* WORK ITEM *
Reproduce the whole listing below exactly.

* SOURCE INFORMATION *
________

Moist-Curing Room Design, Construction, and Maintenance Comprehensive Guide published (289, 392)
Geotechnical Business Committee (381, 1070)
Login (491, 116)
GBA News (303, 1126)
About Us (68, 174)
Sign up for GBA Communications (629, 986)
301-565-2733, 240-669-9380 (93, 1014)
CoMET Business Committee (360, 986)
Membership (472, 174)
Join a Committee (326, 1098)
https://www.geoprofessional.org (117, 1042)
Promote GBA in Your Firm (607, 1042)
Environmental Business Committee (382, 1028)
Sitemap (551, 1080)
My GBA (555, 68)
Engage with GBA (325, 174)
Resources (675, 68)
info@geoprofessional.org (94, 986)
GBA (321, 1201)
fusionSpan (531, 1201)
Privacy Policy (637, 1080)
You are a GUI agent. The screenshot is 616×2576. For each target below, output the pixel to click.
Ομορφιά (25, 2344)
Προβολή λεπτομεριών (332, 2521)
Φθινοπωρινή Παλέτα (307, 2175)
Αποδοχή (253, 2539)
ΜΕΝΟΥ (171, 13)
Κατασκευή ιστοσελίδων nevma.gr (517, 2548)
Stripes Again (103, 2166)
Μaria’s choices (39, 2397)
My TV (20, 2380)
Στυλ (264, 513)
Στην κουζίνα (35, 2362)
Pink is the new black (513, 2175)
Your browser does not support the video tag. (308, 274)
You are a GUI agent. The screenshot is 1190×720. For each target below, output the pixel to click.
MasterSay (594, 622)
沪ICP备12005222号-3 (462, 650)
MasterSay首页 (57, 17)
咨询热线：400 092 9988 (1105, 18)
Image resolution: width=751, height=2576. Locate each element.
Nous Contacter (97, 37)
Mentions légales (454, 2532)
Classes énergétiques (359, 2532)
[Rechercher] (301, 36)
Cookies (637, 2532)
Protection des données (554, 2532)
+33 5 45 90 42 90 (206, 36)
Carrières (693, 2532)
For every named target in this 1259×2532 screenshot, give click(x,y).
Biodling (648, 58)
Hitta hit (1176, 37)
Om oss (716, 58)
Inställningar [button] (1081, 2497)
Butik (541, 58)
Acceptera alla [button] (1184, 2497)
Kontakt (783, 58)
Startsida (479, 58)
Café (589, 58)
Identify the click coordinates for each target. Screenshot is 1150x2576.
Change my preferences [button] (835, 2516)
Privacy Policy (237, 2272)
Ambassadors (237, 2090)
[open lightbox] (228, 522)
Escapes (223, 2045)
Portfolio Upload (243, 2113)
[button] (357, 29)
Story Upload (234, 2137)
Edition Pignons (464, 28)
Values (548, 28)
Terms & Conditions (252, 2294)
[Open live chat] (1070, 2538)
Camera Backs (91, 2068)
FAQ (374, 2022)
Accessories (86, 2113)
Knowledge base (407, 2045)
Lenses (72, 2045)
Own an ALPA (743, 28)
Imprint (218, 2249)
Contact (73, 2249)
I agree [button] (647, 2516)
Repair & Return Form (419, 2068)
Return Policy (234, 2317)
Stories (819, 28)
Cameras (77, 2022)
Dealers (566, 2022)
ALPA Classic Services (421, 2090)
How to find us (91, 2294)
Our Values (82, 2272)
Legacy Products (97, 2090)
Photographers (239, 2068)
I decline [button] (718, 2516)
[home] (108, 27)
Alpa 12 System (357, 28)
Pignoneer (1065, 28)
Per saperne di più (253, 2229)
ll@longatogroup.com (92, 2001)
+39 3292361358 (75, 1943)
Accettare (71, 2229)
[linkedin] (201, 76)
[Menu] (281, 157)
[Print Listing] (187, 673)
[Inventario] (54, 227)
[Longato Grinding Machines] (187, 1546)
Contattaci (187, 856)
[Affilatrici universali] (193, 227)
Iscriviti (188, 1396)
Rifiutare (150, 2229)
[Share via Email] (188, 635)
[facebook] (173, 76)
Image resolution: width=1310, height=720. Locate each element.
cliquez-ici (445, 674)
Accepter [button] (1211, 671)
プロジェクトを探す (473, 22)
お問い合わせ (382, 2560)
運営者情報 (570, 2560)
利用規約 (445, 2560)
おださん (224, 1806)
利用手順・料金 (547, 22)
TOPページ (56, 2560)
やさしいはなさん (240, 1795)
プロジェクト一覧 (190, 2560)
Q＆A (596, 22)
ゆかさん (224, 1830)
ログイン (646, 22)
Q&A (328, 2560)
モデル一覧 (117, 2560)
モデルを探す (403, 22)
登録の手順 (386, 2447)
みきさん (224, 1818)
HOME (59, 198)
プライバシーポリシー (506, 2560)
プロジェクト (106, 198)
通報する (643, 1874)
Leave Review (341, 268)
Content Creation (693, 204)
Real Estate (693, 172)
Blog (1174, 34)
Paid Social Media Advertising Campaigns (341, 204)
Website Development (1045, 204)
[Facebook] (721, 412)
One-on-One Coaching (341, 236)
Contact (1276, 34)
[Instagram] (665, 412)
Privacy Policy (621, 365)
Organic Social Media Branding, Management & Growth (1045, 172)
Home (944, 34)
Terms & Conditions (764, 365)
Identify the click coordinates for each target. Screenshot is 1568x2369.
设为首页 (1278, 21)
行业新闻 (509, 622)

________

* RESPONSE FOR THIS EXERCISE *
Moist-Curing Room Design, Construction, and Maintenance Comprehensive Guide published (289, 392)
Geotechnical Business Committee (381, 1070)
Login (491, 116)
GBA News (303, 1126)
About Us (68, 174)
Sign up for GBA Communications (629, 986)
301-565-2733, 240-669-9380 (93, 1014)
CoMET Business Committee (360, 986)
Membership (472, 174)
Join a Committee (326, 1098)
https://www.geoprofessional.org (117, 1042)
Promote GBA in Your Firm (607, 1042)
Environmental Business Committee (382, 1028)
Sitemap (551, 1080)
My GBA (555, 68)
Engage with GBA (325, 174)
Resources (675, 68)
info@geoprofessional.org (94, 986)
GBA (321, 1201)
fusionSpan (531, 1201)
Privacy Policy (637, 1080)
You are a GUI agent. The screenshot is 616×2576. For each target below, output the pixel to click.
Ομορφιά (25, 2344)
Προβολή λεπτομεριών (332, 2521)
Φθινοπωρινή Παλέτα (307, 2175)
Αποδοχή (253, 2539)
ΜΕΝΟΥ (171, 13)
Κατασκευή ιστοσελίδων nevma.gr (517, 2548)
Stripes Again (103, 2166)
Μaria’s choices (39, 2397)
My TV (20, 2380)
Στυλ (264, 513)
Στην κουζίνα (35, 2362)
Pink is the new black (513, 2175)
Your browser does not support the video tag. (308, 274)
You are a GUI agent. The screenshot is 1190×720. For each target below, output the pixel to click.
MasterSay (594, 622)
沪ICP备12005222号-3 (462, 650)
MasterSay首页 (57, 17)
咨询热线：400 092 9988 (1105, 18)
Image resolution: width=751, height=2576. Locate each element.
Nous Contacter (97, 37)
Mentions légales (454, 2532)
Classes énergétiques (359, 2532)
[Rechercher] (301, 36)
Cookies (637, 2532)
Protection des données (554, 2532)
+33 5 45 90 42 90 (206, 36)
Carrières (693, 2532)
For every named target in this 1259×2532 screenshot, give click(x,y).
Biodling (648, 58)
Hitta hit (1176, 37)
Om oss (716, 58)
Inställningar [button] (1081, 2497)
Butik (541, 58)
Acceptera alla [button] (1184, 2497)
Kontakt (783, 58)
Startsida (479, 58)
Café (589, 58)
Identify the click coordinates for each target. Screenshot is 1150x2576.
Change my preferences [button] (835, 2516)
Privacy Policy (237, 2272)
Ambassadors (237, 2090)
[open lightbox] (228, 522)
Escapes (223, 2045)
Portfolio Upload (243, 2113)
[button] (357, 29)
Story Upload (234, 2137)
Edition Pignons (464, 28)
Values (548, 28)
Terms & Conditions (252, 2294)
[Open live chat] (1070, 2538)
Camera Backs (91, 2068)
FAQ (374, 2022)
Accessories (86, 2113)
Knowledge base (407, 2045)
Lenses (72, 2045)
Own an ALPA (743, 28)
Imprint (218, 2249)
Contact (73, 2249)
I agree [button] (647, 2516)
Repair & Return Form (419, 2068)
Return Policy (234, 2317)
Stories (819, 28)
Cameras (77, 2022)
Dealers (566, 2022)
ALPA Classic Services (421, 2090)
How to find us (91, 2294)
Our Values (82, 2272)
Legacy Products (97, 2090)
Photographers (239, 2068)
I decline [button] (718, 2516)
[home] (108, 27)
Alpa 12 System (357, 28)
Pignoneer (1065, 28)
Per saperne di più (253, 2229)
ll@longatogroup.com (92, 2001)
+39 3292361358 (75, 1943)
Accettare (71, 2229)
[linkedin] (201, 76)
[Menu] (281, 157)
[Print Listing] (187, 673)
[Inventario] (54, 227)
[Longato Grinding Machines] (187, 1546)
Contattaci (187, 856)
[Affilatrici universali] (193, 227)
Iscriviti (188, 1396)
Rifiutare (150, 2229)
[Share via Email] (188, 635)
[facebook] (173, 76)
Image resolution: width=1310, height=720. Locate each element.
cliquez-ici (445, 674)
Accepter [button] (1211, 671)
プロジェクトを探す (473, 22)
お問い合わせ (382, 2560)
運営者情報 (570, 2560)
利用規約 (445, 2560)
おださん (224, 1806)
利用手順・料金 (547, 22)
TOPページ (56, 2560)
やさしいはなさん (240, 1795)
プロジェクト一覧 (190, 2560)
Q＆A (596, 22)
ゆかさん (224, 1830)
ログイン (646, 22)
Q&A (328, 2560)
モデル一覧 (117, 2560)
モデルを探す (403, 22)
登録の手順 (386, 2447)
みきさん (224, 1818)
HOME (59, 198)
プライバシーポリシー (506, 2560)
プロジェクト (106, 198)
通報する (643, 1874)
Leave Review (341, 268)
Content Creation (693, 204)
Real Estate (693, 172)
Blog (1174, 34)
Paid Social Media Advertising Campaigns (341, 204)
Website Development (1045, 204)
[Facebook] (721, 412)
One-on-One Coaching (341, 236)
Contact (1276, 34)
[Instagram] (665, 412)
Privacy Policy (621, 365)
Organic Social Media Branding, Management & Growth (1045, 172)
Home (944, 34)
Terms & Conditions (764, 365)
Identify the click coordinates for each target. Screenshot is 1568x2369.
设为首页 (1278, 21)
行业新闻 (509, 622)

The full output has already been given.